## Stored data entries

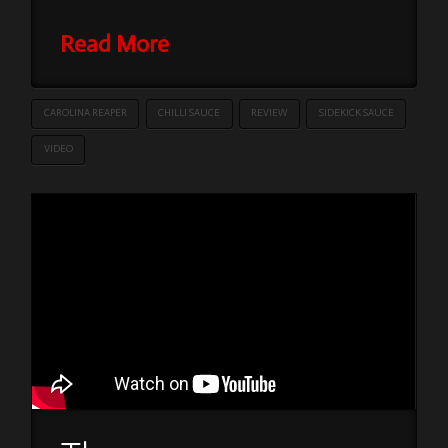
Read More
CAROLINA REAPER
CHILLI SAUCE
REVIEW
SIDEKICK SAUCE
VIDEO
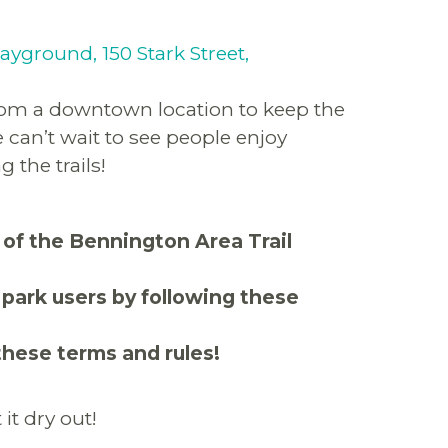
layground, 150 Stark Street,
from a downtown location to keep the
can’t wait to see people enjoy
 the trails!
 of the Bennington Area Trail
 park users by following these
these terms and rules!
it dry out!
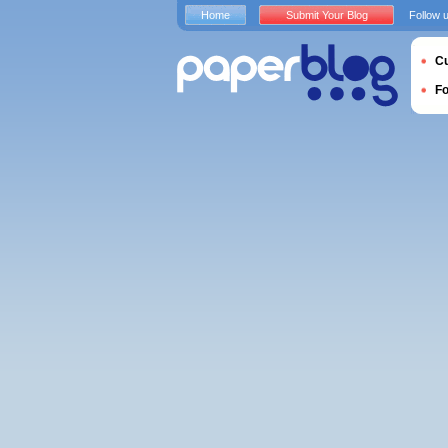
Home
Submit Your Blog
Follow 
Cu
F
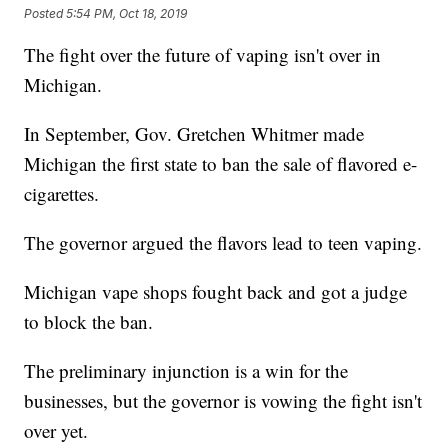
Posted
5:54 PM, Oct 18, 2019
The fight over the future of vaping isn't over in
Michigan.
In September, Gov. Gretchen Whitmer made
Michigan the first state to ban the sale of flavored e-
cigarettes.
The governor argued the flavors lead to teen vaping.
Michigan vape shops fought back and got a judge
to block the ban.
The preliminary injunction is a win for the
businesses, but the governor is vowing the fight isn't
over yet.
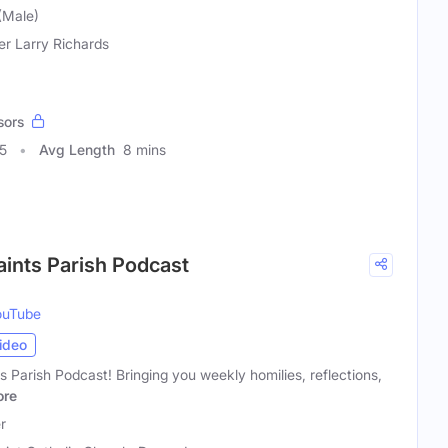
 (Male)
er Larry Richards
sors
5
Avg Length
8 mins
Saints Parish Podcast
ouTube
ideo
s Parish Podcast! Bringing you weekly homilies, reflections,
re
r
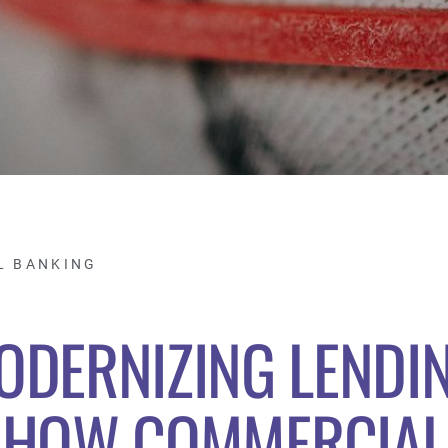
L BANKING
ODERNIZING LENDIN
HOW COMMERCIAL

## EXERCISE DESCRIPTION
With the pictures left out, give again exactly the lines from the one with "The fight over" through the end of the data, both included.

## EXERCISE SOLUTION
The fight over the future of vaping isn't over in
Michigan.
In September, Gov. Gretchen Whitmer made
Michigan the first state to ban the sale of flavored e-
cigarettes.
The governor argued the flavors lead to teen vaping.
Michigan vape shops fought back and got a judge
to block the ban.
The preliminary injunction is a win for the
businesses, but the governor is vowing the fight isn't
over yet.
 (Male)
er Larry Richards
sors
5
Avg Length
8 mins
Saints Parish Podcast
ouTube
ideo
s Parish Podcast! Bringing you weekly homilies, reflections,
re
r
L BANKING
ODERNIZING LENDIN
HOW COMMERCIAL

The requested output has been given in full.